Go through the entries below and count the lines where "사용하여" occurs. Give nothing but that number.

Segment Start: DATA SECTION

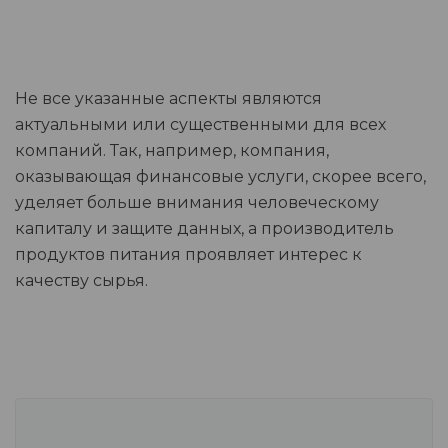
Не все указанные аспекты являются
актуальными или существенными для всех
компаний. Так, например, компания,
оказывающая финансовые услуги, скорее всего,
уделяет больше внимания человеческому
капиталу и защите данных, а производитель
продуктов питания проявляет интерес к
качеству сырья.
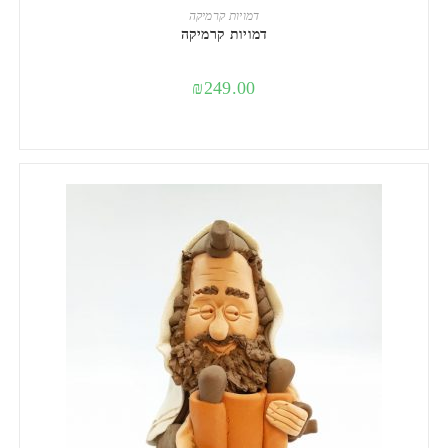
הוספה לסל
דמויות קרמיקה
דמויות קרמיקה
₪
249.00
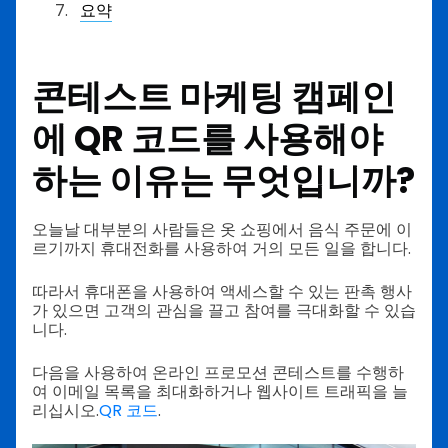
요약
콘테스트 마케팅 캠페인
에 QR 코드를 사용해야
하는 이유는 무엇입니까?
오늘날 대부분의 사람들은 옷 쇼핑에서 음식 주문에 이
르기까지 휴대전화를 사용하여 거의 모든 일을 합니다.
따라서 휴대폰을 사용하여 액세스할 수 있는 판촉 행사
가 있으면 고객의 관심을 끌고 참여를 극대화할 수 있습
니다.
다음을 사용하여 온라인 프로모션 콘테스트를 수행하
여 이메일 목록을 최대화하거나 웹사이트 트래픽을 늘
리십시오.
QR 코드
.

Segment End: DATA SECTION

COMPLETED EXERCISE: 3